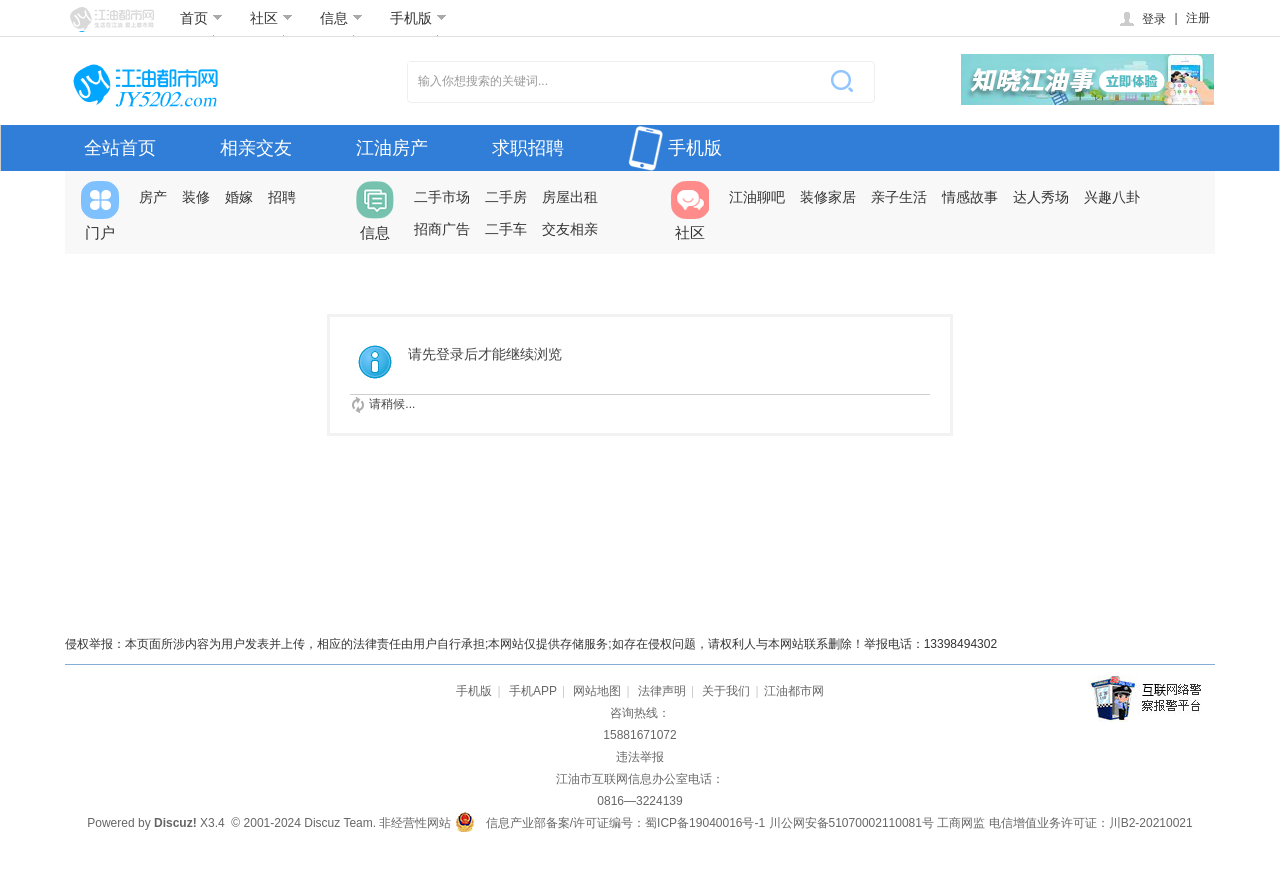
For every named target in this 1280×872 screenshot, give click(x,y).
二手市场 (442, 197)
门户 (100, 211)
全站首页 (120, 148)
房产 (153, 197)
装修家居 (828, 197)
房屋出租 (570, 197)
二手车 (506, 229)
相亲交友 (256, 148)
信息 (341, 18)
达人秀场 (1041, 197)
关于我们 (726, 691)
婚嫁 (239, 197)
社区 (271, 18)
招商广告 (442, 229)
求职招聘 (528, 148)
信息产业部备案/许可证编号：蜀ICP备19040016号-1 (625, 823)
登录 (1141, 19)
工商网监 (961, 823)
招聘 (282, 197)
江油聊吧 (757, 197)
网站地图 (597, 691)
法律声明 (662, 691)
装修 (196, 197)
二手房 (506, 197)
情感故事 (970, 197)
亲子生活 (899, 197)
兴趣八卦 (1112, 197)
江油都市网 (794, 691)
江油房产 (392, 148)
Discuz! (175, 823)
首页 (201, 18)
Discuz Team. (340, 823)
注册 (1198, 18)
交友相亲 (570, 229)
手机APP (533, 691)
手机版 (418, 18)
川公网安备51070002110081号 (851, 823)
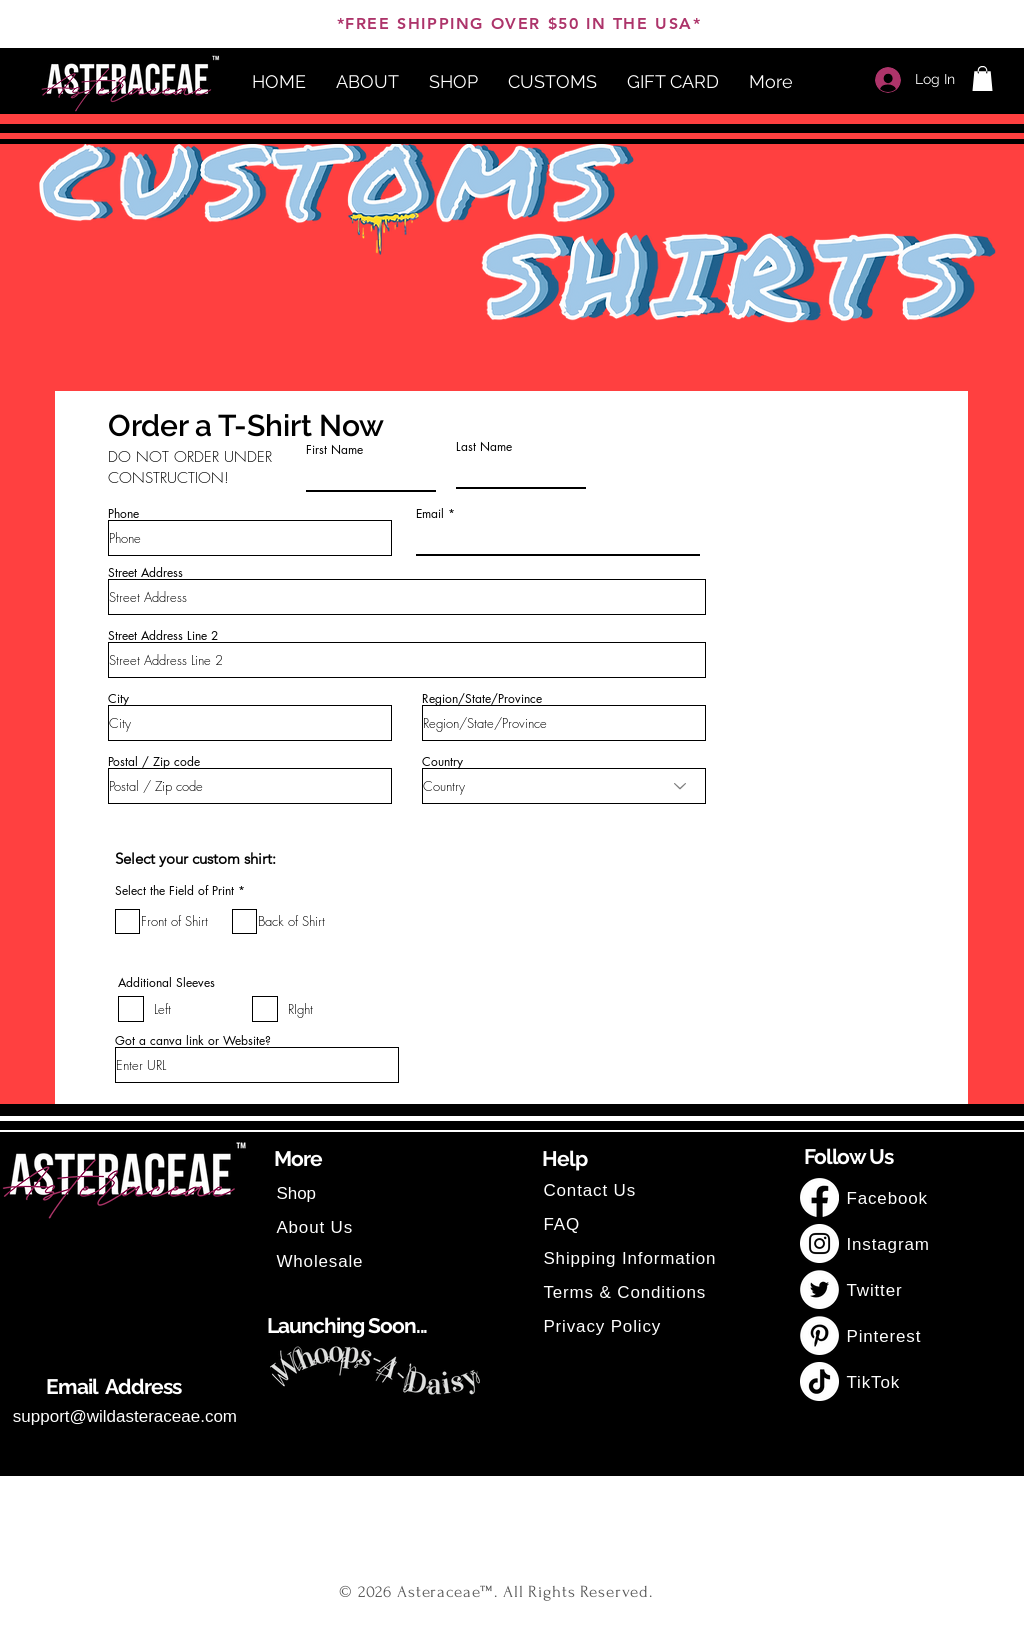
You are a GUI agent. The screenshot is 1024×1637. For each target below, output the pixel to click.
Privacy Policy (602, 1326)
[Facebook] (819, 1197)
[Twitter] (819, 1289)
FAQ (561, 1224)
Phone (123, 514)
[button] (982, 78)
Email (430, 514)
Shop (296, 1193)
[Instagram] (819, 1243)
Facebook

───

EXERCISE – Restate the listing word for word and drop the pictures.

OUTPUT OF THE EXERCISE –
For every named target in this 1280×872 screenshot, give click(x,y).
二手市场 (442, 197)
门户 (100, 211)
全站首页 (120, 148)
房产 (153, 197)
装修家居 (828, 197)
房屋出租 (570, 197)
二手车 (506, 229)
相亲交友 (256, 148)
信息 (341, 18)
达人秀场 (1041, 197)
关于我们 (726, 691)
婚嫁 (239, 197)
社区 (271, 18)
招商广告 (442, 229)
求职招聘 (528, 148)
信息产业部备案/许可证编号：蜀ICP备19040016号-1 (625, 823)
登录 (1141, 19)
工商网监 (961, 823)
招聘 (282, 197)
江油聊吧 (757, 197)
网站地图 (597, 691)
法律声明 (662, 691)
装修 (196, 197)
二手房 (506, 197)
情感故事 (970, 197)
亲子生活 (899, 197)
兴趣八卦 (1112, 197)
江油都市网 (794, 691)
江油房产 (392, 148)
Discuz! (175, 823)
首页 (201, 18)
Discuz Team. (340, 823)
注册 (1198, 18)
交友相亲 (570, 229)
手机APP (533, 691)
手机版 (418, 18)
川公网安备51070002110081号 (851, 823)
You are a GUI agent. The screenshot is 1024×1637. For each target below, output the pixel to click.
Privacy Policy (602, 1326)
[Facebook] (819, 1197)
[Twitter] (819, 1289)
FAQ (561, 1224)
Phone (123, 514)
[button] (982, 78)
Email (430, 514)
Shop (296, 1193)
[Instagram] (819, 1243)
Facebook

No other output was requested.